■ **What to produce**: Select the lines below containing the word "שלנו".

■ **Supplied data**:
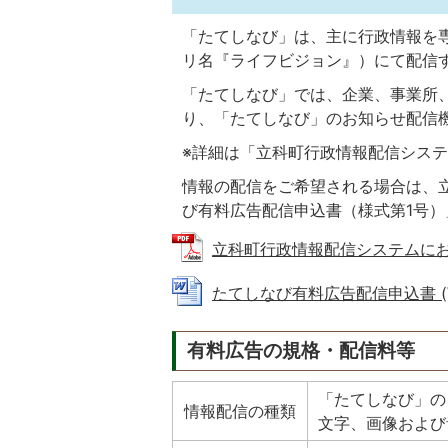
「たてしなび」は、主に行政情報を
リ名『ライフビジョン』）にて配信
「たてしなび」では、企業、事業所
り、「たてしなび」のお知らせ配信
※詳細は「立科町行政情報配信シス
情報の配信をご希望される場合は、
び有料広告配信申込書（様式第1号
立科町行政情報配信システムにおける
たてしなび有料広告配信申込書 (Wor
有料広告の規格・配信料等
「たてしなび」の
情報配信の種類
文字、画像および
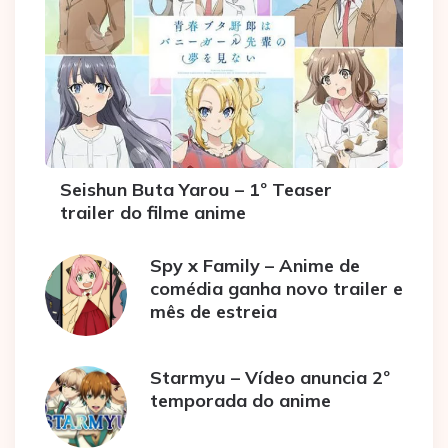
Seishun Buta Yarou – 1º Teaser
trailer do filme anime
Spy x Family – Anime de
comédia ganha novo trailer e
mês de estreia
Starmyu – Vídeo anuncia 2º
temporada do anime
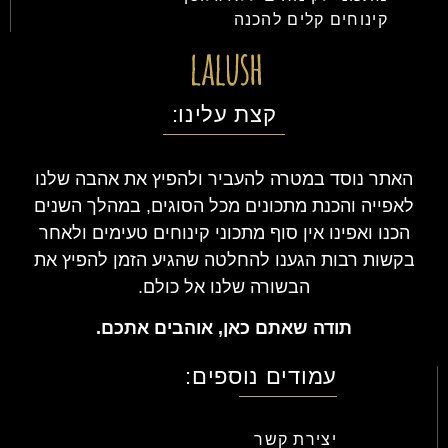
קינוחים קלים להכנה
קצת עלינו:
האתר נוסד במטרה להעביר ולהפיץ את אהבה שלנו
לאפייה והכנת מתכונים מכל הסוגים, במהלך השנים
הכנו ואפינו אין סוף מתכוני קינוחים טעימים ולאחר
בקשות רבות הגענו להחלטה שהגיע הזמן להפיץ את
הבשורה שלנו אל כולם.
תודה שאתם כאן, אוהבים אתכם.
עמודים נוספים:
יצירת קשר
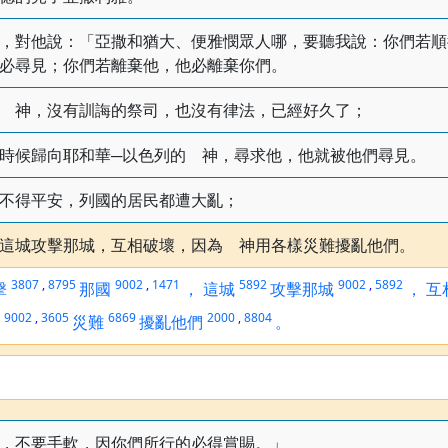
，對他說：「亞撒和猶大、便雅憫眾人哪，要聽我說：你們若順
必尋見；你們若離棄他，他必離棄你們。
 神，沒有訓誨的祭司，也沒有律法，已經好久了；
時候歸向耶和華─以色列的 神，尋求他，他就被他們尋見。
不得平安，列國的居民都遭大亂；
這城攻擊那城，互相破壞，因為 神用各樣災難擾亂他們。
3807
,
8795
9002
,
1471
5892
9002
,
5892
擊
那國
，
這城
攻擊那城
，
互
9002
,
3605
6869
2000
,
8804
災難
擾亂他們
。
，不要手軟，因你們所行的必得賞賜。」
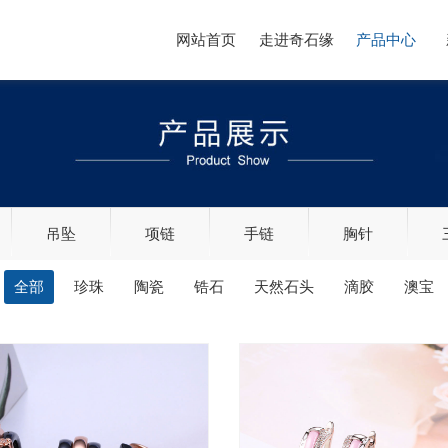
网站首页
走进奇石缘
产品中心
吊坠
项链
手链
胸针
全部
珍珠
陶瓷
锆石
天然石头
滴胶
澳宝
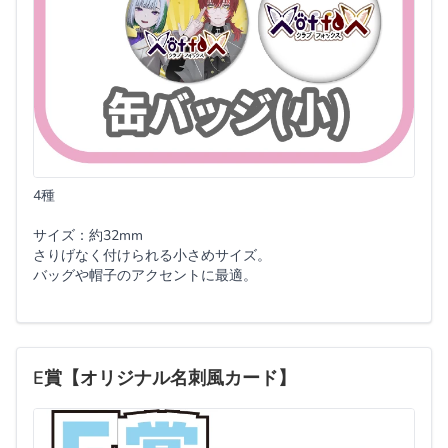
4種
サイズ：約32mm
さりげなく付けられる小さめサイズ。
バッグや帽子のアクセントに最適。
E賞【オリジナル名刺風カード】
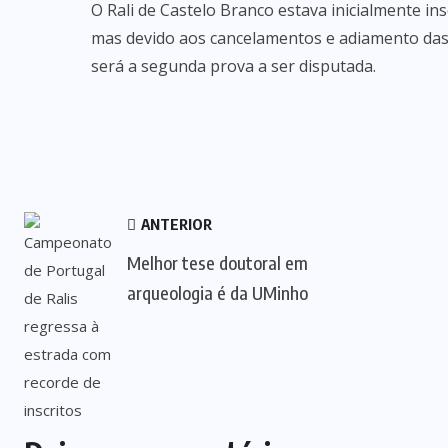
O Rali de Castelo Branco estava inicialmente in
mas devido aos cancelamentos e adiamento das
será a segunda prova a ser disputada.
ANTERIOR
Melhor tese doutoral em
arqueologia é da UMinho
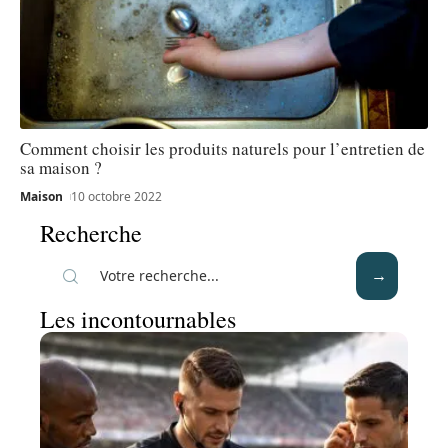
Comment choisir les produits naturels pour l’entretien de
sa maison ?
Maison
10 octobre 2022
Recherche
Les incontournables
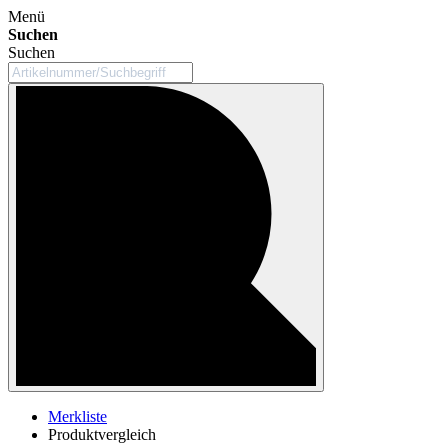
Menü
Suchen
Suchen
Merkliste
Produktvergleich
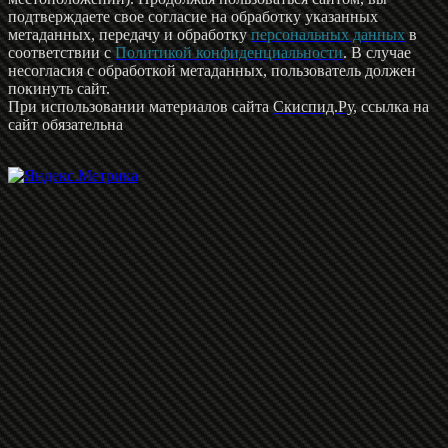
подтверждаете свое согласие на обработку указанных
метаданных, передачу и обработку
персональных данных
в
соответствии с
Политикой конфиденциальности
. В случае
несогласия с обработкой метаданных, пользователь должен
покинуть сайт.
При использовании материалов сайта
Скиспид.Ру
, ссылка на
сайт обязательна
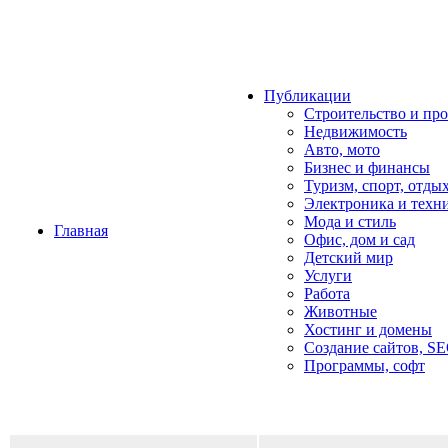
Публикации
Строительство и пр
Недвижимость
Авто, мото
Бизнес и финансы
Туризм, спорт, отды
Электроника и техн
Мода и стиль
Главная
Офис, дом и cад
Детский мир
Услуги
Работа
Животные
Хостинг и домены
Создание сайтов, S
Программы, софт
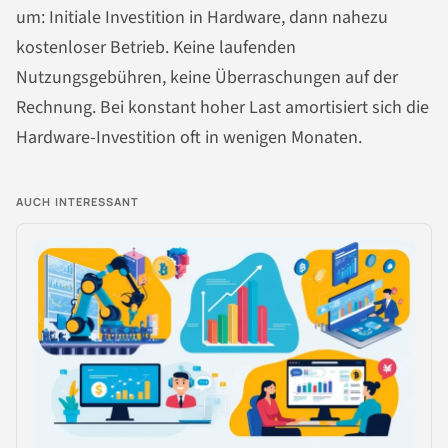
um: Initiale Investition in Hardware, dann nahezu
kostenloser Betrieb. Keine laufenden
Nutzungsgebühren, keine Überraschungen auf der
Rechnung. Bei konstant hoher Last amortisiert sich die
Hardware-Investition oft in wenigen Monaten.
AUCH INTERESSANT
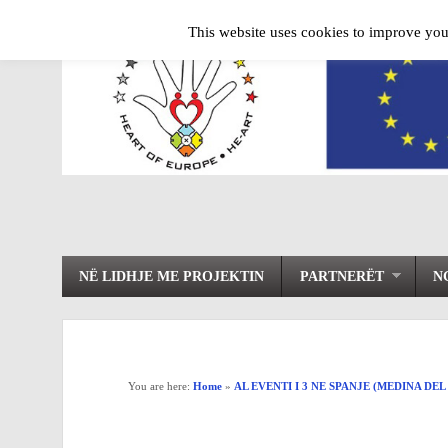
This website uses cookies to improve your
NË LIDHJE ME PROJEKTIN
PARTNERËT
N
You are here:
Home
»
AL EVENTI I 3 NE SPANJE (MEDINA DE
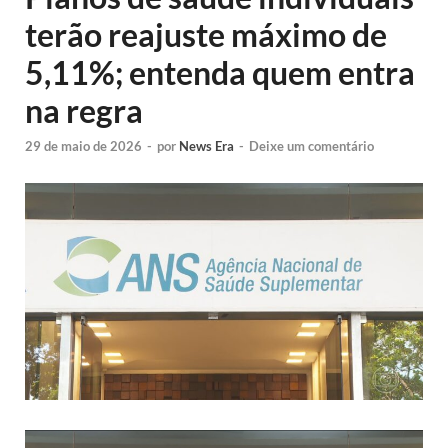
terão reajuste máximo de
5,11%; entenda quem entra
na regra
29 de maio de 2026
-
por
News Era
-
Deixe um comentário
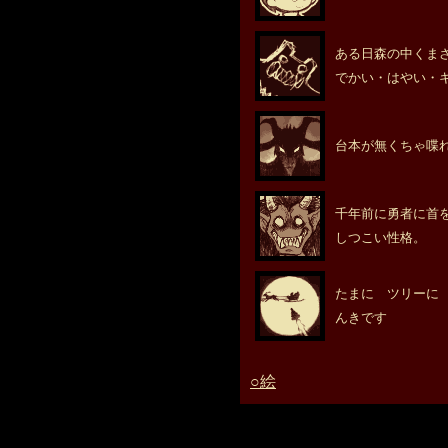
ある日森の中くま
でかい・はやい・
台本が無くちゃ喋
千年前に勇者に首
しつこい性格。
たまに ツリーに
んきです
○絵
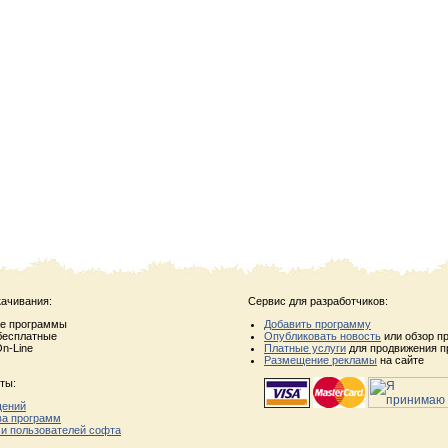
качивания:
Сервис для разработчиков:
ые программы
Добавить программу
бесплатные
Опубликовать новость
или обзор п
n-Line
Платные услуги
для продвижения п
Размещение рекламы
на сайте
ты:
щений
ва программ
 и пользователей софта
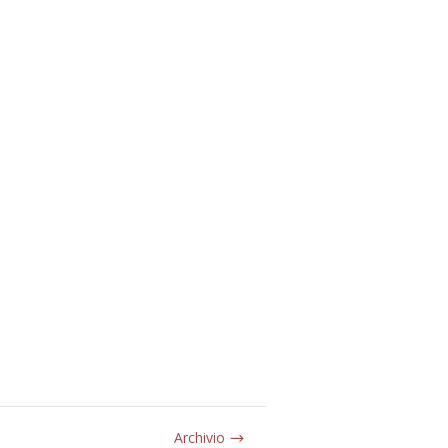
Archivio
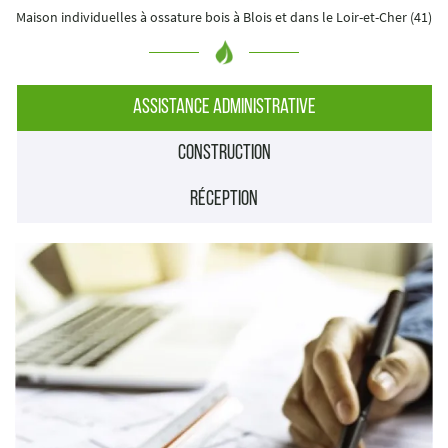
ACCUEIL
Maison individuelles à ossature bois à Blois et dans le Loir-et-Cher (41)
Une question ?
OURQUOI LE BOIS
02 54 70 30 08
VOTRE PROJET
Assistance administrative
S RÉALISATIONS
construction
AVIS
réception
Rejoignez-nous :
ACTUALITÉS
CONTACT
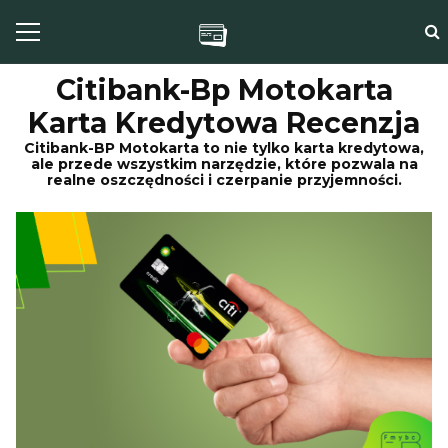
Citibank-Bp Motokarta
Karta Kredytowa Recenzja
Citibank-BP Motokarta to nie tylko karta kredytowa,
ale przede wszystkim narzędzie, które pozwala na
realne oszczędności i czerpanie przyjemności.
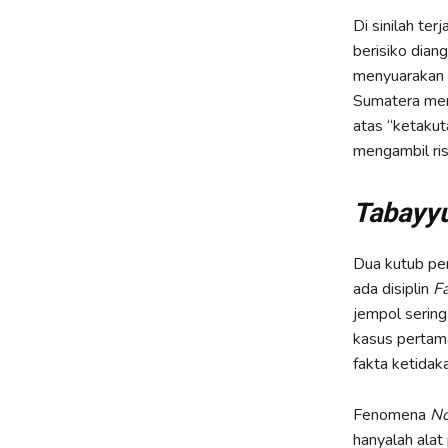
Di sinilah te
berisiko dian
menyuarakan k
Sumatera men
atas “ketakut
mengambil ris
Tabayy
Dua kutub per
ada disiplin
F
jempol sering
kasus pertama
fakta ketidak
Fenomena
No
hanyalah alat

■ **Solved exercise**:
האתר נוסד במטרה להעביר ולהפיץ את אהבה שלנו
הבשורה שלנו אל כולם.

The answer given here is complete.